Find sub-arrays from given two arrays such that they have equal sum in Python

When working with two arrays, you may need to find sub-arrays that have equal sums. This problem involves finding contiguous elements from each array where the sum of elements in one sub-array equals the sum in another sub-array.

Given two arrays P and Q of size N containing numbers 1 to N, we need to find sub-arrays with equal sums and return their indices.
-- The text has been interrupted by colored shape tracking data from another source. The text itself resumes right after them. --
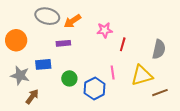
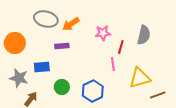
gray semicircle: (159, 49) -> (144, 35), moved
pink line: (113, 72) -> (113, 64), moved
green circle: (69, 78) -> (62, 87), moved

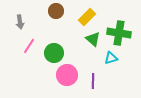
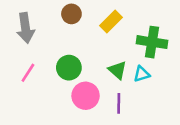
gray arrow: (20, 22) -> (25, 28), size x1.6
green triangle: (93, 39) -> (117, 70), moved
pink line: (29, 46) -> (28, 73), moved

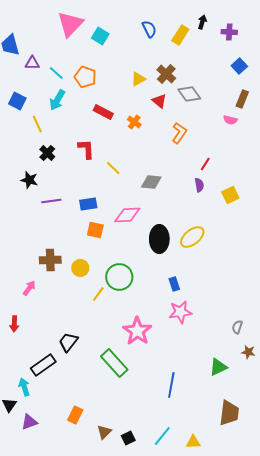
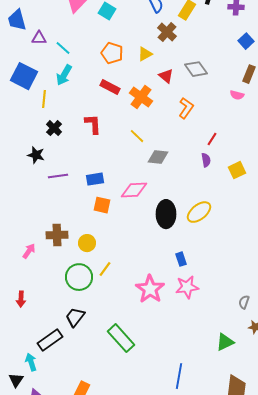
brown cross: (166, 74) -> (167, 32), moved
orange pentagon: (85, 77) -> (112, 53), moved
blue square: (17, 101) -> (24, 76), size x1.5
orange cross: (134, 122) -> (141, 97), size x1.6
yellow line: (37, 124) -> (44, 99), turned 30
yellow line: (113, 168) -> (137, 136), moved
green circle: (119, 277) -> (79, 277), moved
pink arrow: (29, 288) -> (29, 251), moved
pink star: (137, 331) -> (150, 289), moved
blue line: (171, 385) -> (179, 376), moved

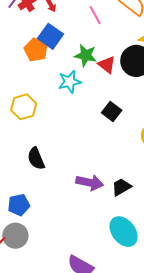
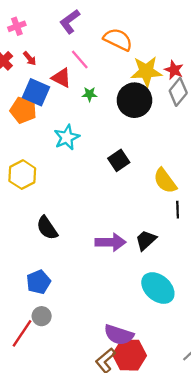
green star: (86, 55) -> (90, 94), moved, size x0.6
red triangle: (107, 65) -> (61, 78), moved
black square: (112, 112) -> (119, 160), turned 30
gray circle: (15, 236) -> (42, 316), size x0.7

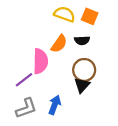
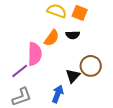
brown circle: (84, 70) -> (91, 66), moved
blue arrow: (55, 105) -> (58, 94), moved

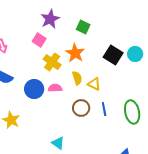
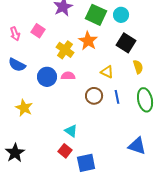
green square: (83, 27) -> (96, 15), size x1.5
pink square: (39, 40) -> (38, 31), moved
cyan circle: (135, 54) -> (121, 15), moved
yellow semicircle: (77, 78) -> (138, 67), moved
If no solution exists, return -1.

Example

For arrays P = [2, 3, 4, 5, 6] and Q = [9, 3, 2, 6, 5], the solution is:

• P[0..2] = 2 + 3 + 4 = 9
• Q[0] = 9

Algorithm Approach

The solution uses cumulative sums and a hash map to efficiently find equal-sum sub-arrays ?

1. Convert both arrays to cumulative sum arrays
2. Use a hash map to store differences between cumulative sums
3. When the same difference appears again, we found equal-sum sub-arrays

Implementation

def show_result(start, end, array_num):
    print(f"Indices of array {array_num} :", end=" ")
    for i in range(start, end):
        print(i, end=", ")
    print(end)

def get_subarray(P, Q, swap):
    N = len(P)
    index = {}
    difference, j = 0, 0
    index[0] = (-1, -1)
    
    for i in range(0, N):
        while j < N and Q[j] < P[i]:
            j += 1
        
        if j < N:
            difference = Q[j] - P[i]
            
            if difference in index:
                if swap:
                    idx = index[difference]
                    show_result(idx[1] + 1, j, 1)
                    show_result(idx[0] + 1, i, 2)
                else:
                    idx = index[difference]
                    show_result(idx[0] + 1, i, 1)
                    show_result(idx[1] + 1, j, 2)
                return
            
            index[difference] = (i, j)
    
    print(-1)

def cumulative_sum(arr):
    """Convert array to cumulative sum array"""
    n = len(arr)
    for i in range(1, n):
        arr[i] += arr[i - 1]

def find_equal_sum_subarrays(P, Q):
    """Find sub-arrays with equal sums from two arrays"""
    # Create copies to avoid modifying original arrays
    P_copy = P.copy()
    Q_copy = Q.copy()
    
    # Convert to cumulative sums
    cumulative_sum(P_copy)
    cumulative_sum(Q_copy)
    
    N = len(P_copy)
    
    # Choose which array to process first based on final sum
    if Q_copy[N - 1] > P_copy[N - 1]:
        get_subarray(P_copy, Q_copy, False)
    else:
        get_subarray(Q_copy, P_copy, True)

# Example usage
P = [2, 3, 4, 5, 6]
Q = [9, 3, 2, 6, 5]

print("Original arrays:")
print(f"P = {P}")
print(f"Q = {Q}")
print("\nFinding equal-sum sub-arrays:")

find_equal_sum_subarrays(P, Q)

Original arrays:
P = [2, 3, 4, 5, 6]
Q = [9, 3, 2, 6, 5]

Finding equal-sum sub-arrays:
Indices of array 1 : 0, 1, 2
Indices of array 2 : 0

How It Works

The algorithm works by:

1. Cumulative Sums: Transform arrays to [2,5,9,14,20] and [9,12,14,20,25]
2. Difference Tracking: Store differences between cumulative sums in a hash map
3. Pattern Recognition: When the same difference reappears, it indicates equal-sum sub-arrays

Time and Space Complexity

Conclusion

This algorithm efficiently finds equal-sum sub-arrays using cumulative sums and hash maps. The approach transforms the problem into finding repeated differences between cumulative sums, making it solvable in linear time.